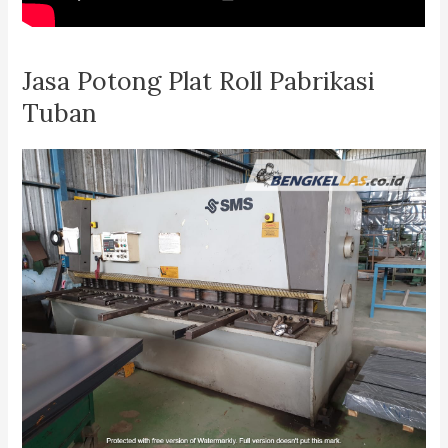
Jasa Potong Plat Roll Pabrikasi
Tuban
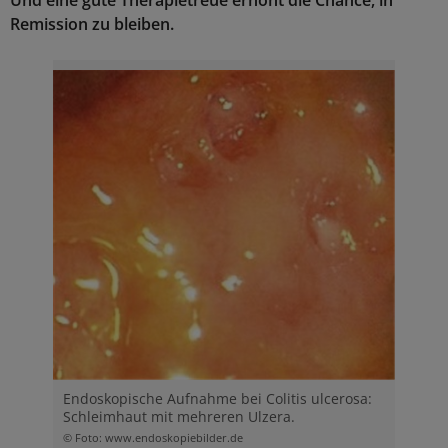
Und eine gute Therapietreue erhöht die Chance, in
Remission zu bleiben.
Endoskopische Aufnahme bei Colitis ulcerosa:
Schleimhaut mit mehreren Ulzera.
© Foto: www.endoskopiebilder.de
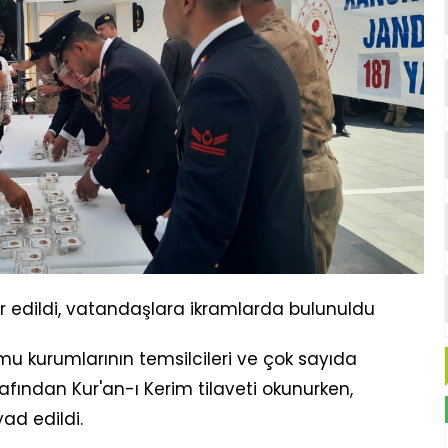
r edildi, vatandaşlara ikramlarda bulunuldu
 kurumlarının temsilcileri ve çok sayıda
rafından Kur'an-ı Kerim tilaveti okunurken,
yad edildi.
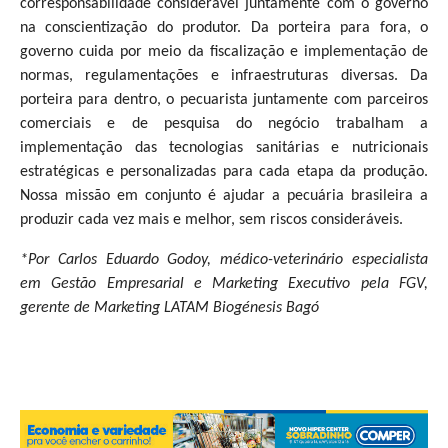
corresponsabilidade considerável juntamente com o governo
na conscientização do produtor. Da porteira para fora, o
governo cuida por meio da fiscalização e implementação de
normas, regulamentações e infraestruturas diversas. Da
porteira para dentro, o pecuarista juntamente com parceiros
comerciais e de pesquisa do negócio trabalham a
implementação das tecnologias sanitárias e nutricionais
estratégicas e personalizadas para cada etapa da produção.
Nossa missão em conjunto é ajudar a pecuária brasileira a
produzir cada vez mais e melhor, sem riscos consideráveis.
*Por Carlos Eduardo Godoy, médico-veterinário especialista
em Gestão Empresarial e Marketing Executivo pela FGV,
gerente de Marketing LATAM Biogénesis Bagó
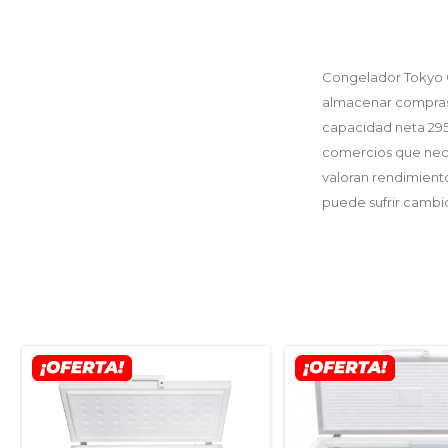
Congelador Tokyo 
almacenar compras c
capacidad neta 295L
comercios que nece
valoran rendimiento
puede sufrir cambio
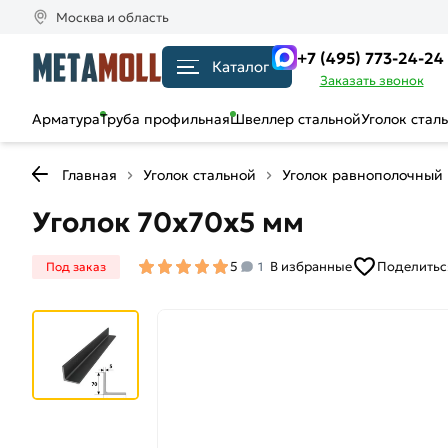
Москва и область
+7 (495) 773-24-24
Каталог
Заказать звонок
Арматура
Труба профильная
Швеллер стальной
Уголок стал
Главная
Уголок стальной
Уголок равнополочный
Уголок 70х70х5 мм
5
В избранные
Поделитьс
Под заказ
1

==========

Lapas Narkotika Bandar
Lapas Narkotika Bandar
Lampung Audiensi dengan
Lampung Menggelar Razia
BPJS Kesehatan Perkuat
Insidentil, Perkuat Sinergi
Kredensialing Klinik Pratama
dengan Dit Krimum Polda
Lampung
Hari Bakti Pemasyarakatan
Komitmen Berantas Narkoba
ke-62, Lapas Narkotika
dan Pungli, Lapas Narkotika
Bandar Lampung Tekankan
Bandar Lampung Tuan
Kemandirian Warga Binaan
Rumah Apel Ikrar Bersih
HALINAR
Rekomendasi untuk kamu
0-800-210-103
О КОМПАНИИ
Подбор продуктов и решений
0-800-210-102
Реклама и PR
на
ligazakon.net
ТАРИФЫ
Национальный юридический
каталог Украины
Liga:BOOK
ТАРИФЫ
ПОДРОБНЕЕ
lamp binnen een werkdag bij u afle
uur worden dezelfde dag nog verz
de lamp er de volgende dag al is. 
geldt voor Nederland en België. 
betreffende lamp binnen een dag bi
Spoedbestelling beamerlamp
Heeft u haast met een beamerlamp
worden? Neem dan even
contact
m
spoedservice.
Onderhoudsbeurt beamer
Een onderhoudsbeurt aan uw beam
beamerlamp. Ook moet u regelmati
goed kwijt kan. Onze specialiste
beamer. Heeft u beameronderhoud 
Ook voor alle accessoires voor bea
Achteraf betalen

==========

:: Task details ::
Apply a filter for "para" to the entries and show each line that passes.

:: Exercise answer ::
na conscientização do produtor. Da porteira para fora, o
porteira para dentro, o pecuarista juntamente com parceiros
estratégicas e personalizadas para cada etapa da produção.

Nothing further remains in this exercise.